I am satisfied the complaint the subject matter of this inquiry has been substantiated and that the content of the website of the Adelaide Institute, both in the specific instances referred to in the complaint and in general, are unlawful as contrary to section 18C of the Act, as constituting offensive behaviour based on racial hatred. Further, I am satisfied the material contained on the Adelaide Institute website does not come within any of the exemptions set out in section 18D of the Act.
The complainant set out very specifically the determinations which were sought from this Commission. This was articulated as early as in documents filed with the Commission on 13 October 1997. The complainant sought determinations that the respondent has breached section 18C of the Act; that the material be removed from the Adelaide Institute website and any other website published by the respondent where it is accessible to members of the public; that the respondent be restrained from publishing or re-publishing the offending material; that any website published by the respondent permanently bear on its homepage an apology in terms set out by the complainant; that the respondent apologise to the complainant in terms specified by the complainant; and that the respondent undertake a course of counselling by a conciliation officer of this Commission.
I have given careful consideration to the appropriate determinations to make in this matter. In doing so I bear in mind the unusual nature of these proceedings and the relatively novel aspect of considering the publication of material contained on the Internet. I further bear in mind that determinations of this Commission are not of course enforceable, as this Commission is not a court (this is further acknowledged in section 25Z(2) of the Act). I am also influenced by the fact the complainant has not sought any monetary compensation for the hurt, humiliation and anxiety which I am satisfied the complainant and those whom he represented have suffered as a consequence of Dr Toben’s unlawful act. In the context of enforceability, I am also conscious of the difficulties presented by the presentation of materials as in this case on the Internet, and the ease of placing such materials on the Internet outside the jurisdiction. Under those circumstances, the material nevertheless remains available and accessible within Australia.
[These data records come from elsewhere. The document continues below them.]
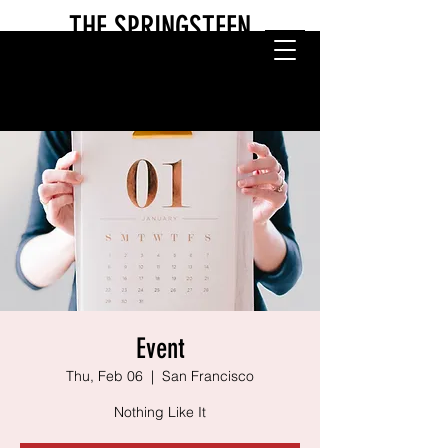
THE SPRINGSTEEN
EXPERIENCE
Event
Thu, Feb 06
  |  
San Francisco
Nothing Like It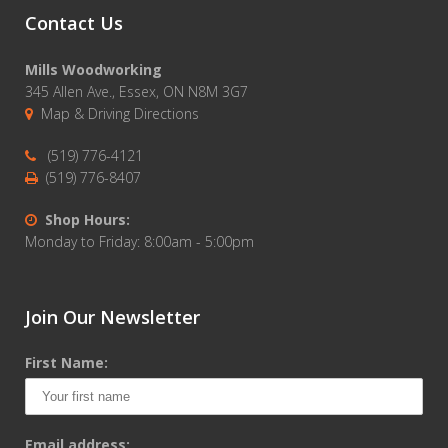
Contact Us
Mills Woodworking
345 Allen Ave., Essex, ON N8M 3G7
Map & Driving Directions
(519) 776-4121
(519) 776-8407
Shop Hours:
Monday to Friday: 8:00am - 5:00pm
Join Our Newsletter
First Name:
Email address: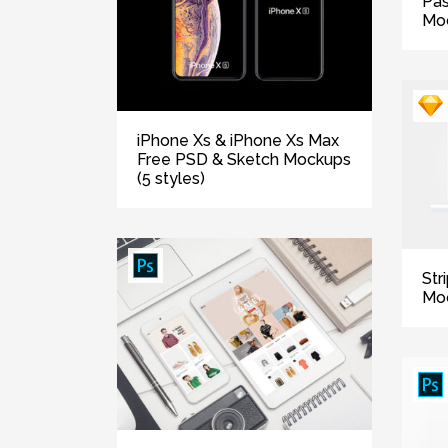
Pas
Mo
iPhone Xs & iPhone Xs Max
Free PSD & Sketch Mockups
(5 styles)
Str
Mo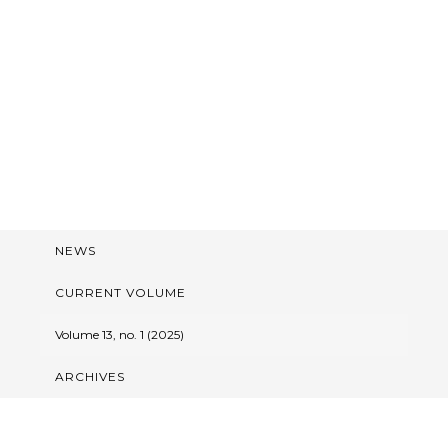
NEWS
CURRENT VOLUME
Volume 13, no. 1 (2025)
ARCHIVES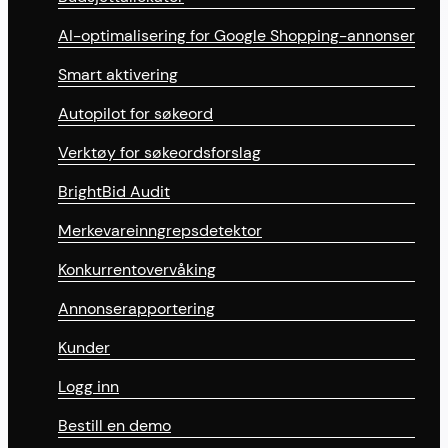
AI-optimalisering for Google Shopping-annonser
Smart aktivering
Autopilot for søkeord
Verktøy for søkeordsforslag
BrightBid Audit
Merkevareinngrepsdetektor
Konkurrentovervåking
Annonserapportering
Kunder
Logg inn
Bestill en demo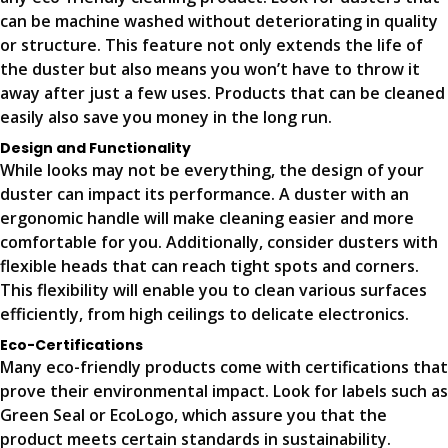
can be machine washed without deteriorating in quality
or structure. This feature not only extends the life of
the duster but also means you won’t have to throw it
away after just a few uses. Products that can be cleaned
easily also save you money in the long run.
Design and Functionality
While looks may not be everything, the design of your
duster can impact its performance. A duster with an
ergonomic handle will make cleaning easier and more
comfortable for you. Additionally, consider dusters with
flexible heads that can reach tight spots and corners.
This flexibility will enable you to clean various surfaces
efficiently, from high ceilings to delicate electronics.
Eco-Certifications
Many eco-friendly products come with certifications that
prove their environmental impact. Look for labels such as
Green Seal or EcoLogo, which assure you that the
product meets certain standards in sustainability.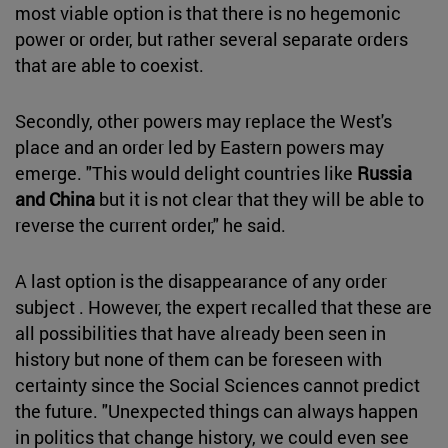
most viable option is that there is no hegemonic
power or order, but rather several separate orders
that are able to coexist.
Secondly, other powers may replace the West's
place and an order led by Eastern powers may
emerge. "This would delight countries like
Russia
and China
but it is not clear that they will be able to
reverse the current order," he said.
A last option is the disappearance of any order
subject . However, the expert recalled that these are
all possibilities that have already been seen in
history but none of them can be foreseen with
certainty since the Social Sciences cannot predict
the future. "Unexpected things can always happen
in politics that change history, we could even see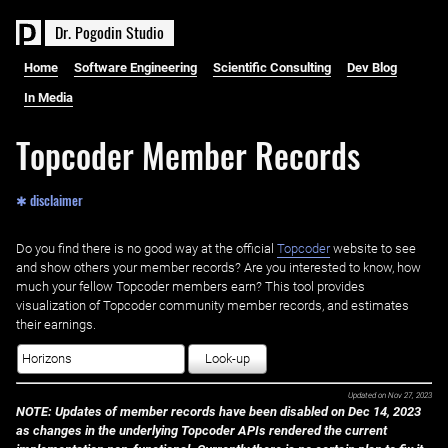
D
r
.
P
o
g
o
d
i
n
S
t
u
d
i
o
Home
Software Engineering
Scientific Consulting
Dev Blog
In Media
Topcoder Member Records
✱ disclaimer
Do you find there is no good way at the official ‌
Topcoder
website to see
and show others your member records? Are you interested to know, how
much your fellow Topcoder members earn? This tool provides
visualization of Topcoder community member records, and estimates
their earnings.
Look-up
Updated on
Nov 27, 2023
NOTE: Updates of member records have been disabled on Dec 14, 2023
as changes in the underlying Topcoder APIs rendered the current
However, I am quite satisfied the material published publicly by Dr Toben is quintessentially the type of material proscribed by section 18C of the Act. Dr Toben spoke in the course of this inquiry of freedom of speech, but it must be acknowledged that the freedom which he seeks in the material which he has published, deprives others of their freedom of speech, if they are so humiliated and intimidated they are no longer able to access that freedom. I am satisfied that is one of the consequences of the vilificatory, bullying, insulting, and offensive material contained on Dr Toben’s Adelaide Institute website. Dr Toben also referred to freedoms in Australia: it is my view one of the freedoms promoted by the Racial Discrimination Act is that of diversity and tolerance. Dr Toben sought support for this diversity and tolerance for the promotion of his views and interests: however the form in which he has chosen to promote his views and interests are such that they do not accord tolerance and respect for the interests, rights, and freedoms of others. Under these circumstances, it seems to me appropriate to make a determination that Dr Toben cease the unlawful dissemination of this material on the Adelaide Institute website. In order to do this, the material must be removed from the website and not re-published elsewhere by Dr Toben.
I am also of the view that, bearing in mind the very public nature of the publication of this material and the public way in which Dr Toben conducted his engagement in the inquiry process, it is appropriate that a public apology be provided to the complainant. This is particularly the case as no financial compensation is sought by the complainant. I also consider it appropriate that the apology should appear on the respondent’s website, should this be maintained.
The complainant also sought a determination that the respondent should at his own expense undertake a course of counselling by a conciliation officer of the Commission. I understand no such course of counselling is available and I shall not make any direction along those lines.
Pursuant to section 25Z(1)(b) I make the following determinations:
- I find the complaint substantiated;
- I declare that the respondent Dr Fredrick Toben, representing the Adelaide Institute, has engaged in conduct rendered unlawful by section 18C of this Act in the publication of material racially vilificatory of Jewish people, on the Adelaide Institute’s Internet site. This conduct is rendered unlawful by Part IIA of the Act;
- I declare that the respondent Dr Fredrick Toben, representing the Adelaide Institute, should remove the contents of the Adelaide Institute website from the World Wide Web and not re-publish the content of that website in public elsewhere;
- I declare that the respondent Dr Fredrick Toben, representing the Adelaide Institute, should make a statement of apology to Mr Jeremy Jones and those members of the Jewish community of Australia whom he represented in this complaint. That apology should be made in writing to Mr Jones, and further should appear on the home page of the Adelaide Institute website. The terms of the apology are to be as follows:
I certify that this and the preceding thirty-eight pages is a true copy of the Reasons for Decision of Ms Kathleen McEvoy, Inquiry Commissioner.